Asiatica Association

The mystery of the Indus Valley Civilization

2 may 2009, archived in articles

While the attention is focused on the the Indian election, a few authoritative online magazines have written on the Indus Valley Civilization (of which the main city were Mohenjo Daro and Harappa), which has not been fully deciphered yet. The main issues are: was the civilization written, and therefore had a literate culture? Are the signs on seals symbols only, or characters of a script? Is there any link between Harappan and Vedic cultures?

I want to point out two articles because the first one is published on Wired, the famous tech magazine, and the second is a sort of summary of the whole debate and is published on Asia Times. We cannot but agree with Raja Murthy, the author of the last article, who writes:

If the Indus Valley has an equivalent to the sensational 18th-century discovery of the Rosetta Stone, considered one of the greatest-ever historical finds, that would indeed confirm whether the Indus symbols are a written language - one possibly opening the doorway to an unknown civilization. [...]

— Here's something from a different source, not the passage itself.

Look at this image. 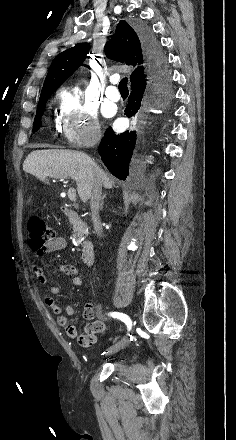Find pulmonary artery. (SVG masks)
Segmentation results:
<instances>
[{"label":"pulmonary artery","instance_id":"1","mask_svg":"<svg viewBox=\"0 0 236 440\" xmlns=\"http://www.w3.org/2000/svg\"><path fill=\"white\" fill-rule=\"evenodd\" d=\"M110 84L106 91L105 94L107 96L108 99L112 100V101H118L120 99V94L117 90V88L115 87V81L113 79H110Z\"/></svg>","mask_w":236,"mask_h":440}]
</instances>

Dating to 196 BC and displayed in the British Museum since 1802, the Rosetta plaque carried a royal decree in Egyptian and Greek in three scripts - Hieroglyphic, Demotic Egyptian and Greek. Since Greek was a known language, stunned scholars could use the translation to decipher the 3,500-year-old hieroglyphics. The doorway to ancient Egypt was opened to the modern world.

Even if the Indus Valley symbols are indeed a written script, there is little chance of deciphering them unless a Rosettta Stone equivalent is available. Archaeologists from India and Pakistan continue to work at Indus Valley sites, unearthing new discoveries each year.